4
$\begingroup$

Assume a process that samples uniformly at random from the range $[1,\ldots,n]$. I am interested in the expected time to find a duplicate given only that the sampling process is pairwise independent. That is I would like to find the expected time until a sample matches one of the samples taken before.

One way to compute the expected time is $E=\sum_{x=1}^\infty P(X \geq x).$ Here $X$ is a random variable that represents the time at which the first duplicate is found.

If the samples were fully independent then we would have that $\sum_{x=1}^\infty P(X \geq x) = \sum_{x=1}^\infty \prod_{i=1}^{x-1} (1-i/n).$ We can bound this quantity using the fact that $e^{-2x} \leq 1-x \leq e^{-x}$ when $0 \leq x \leq 0.5$ and then bound the resulting sum using an integral. This gives an asymptotic bound of $\Theta(\sqrt{n})$ steps.

How would you perform a similar analysis where we only have pairwise independence and also preferably get an asymptotic result rather than just an upper bound?

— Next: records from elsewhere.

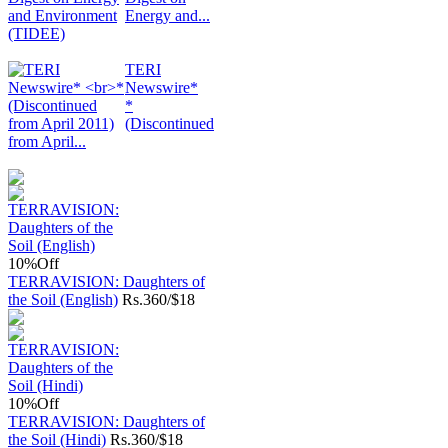
Energy and...
TERI
Newswire*
*
(Discontinued
from April...
10%
Off
TERRAVISION: Daughters of
the Soil (English)
Rs.
360/$18
10%
Off
TERRAVISION: Daughters of
the Soil (Hindi)
Rs.
360/$18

EDIT: Following Henry's great reply, I would really like to know a lower bound as well as the upper bound he has given. In particular, does the lower bound for fully independent sampling of $\Omega(\sqrt{n})$ also apply to this pairwise independent case? Or alternatively, can anyone think of a pairwise independent process that has mean less than order $\sqrt{n}$?

3 Answers 3

2

The worst case is $O(n)$. Clearly by pigeonhole arguments the expectation cannot exceed $n+1$ but there are examples where it exceeds $n$.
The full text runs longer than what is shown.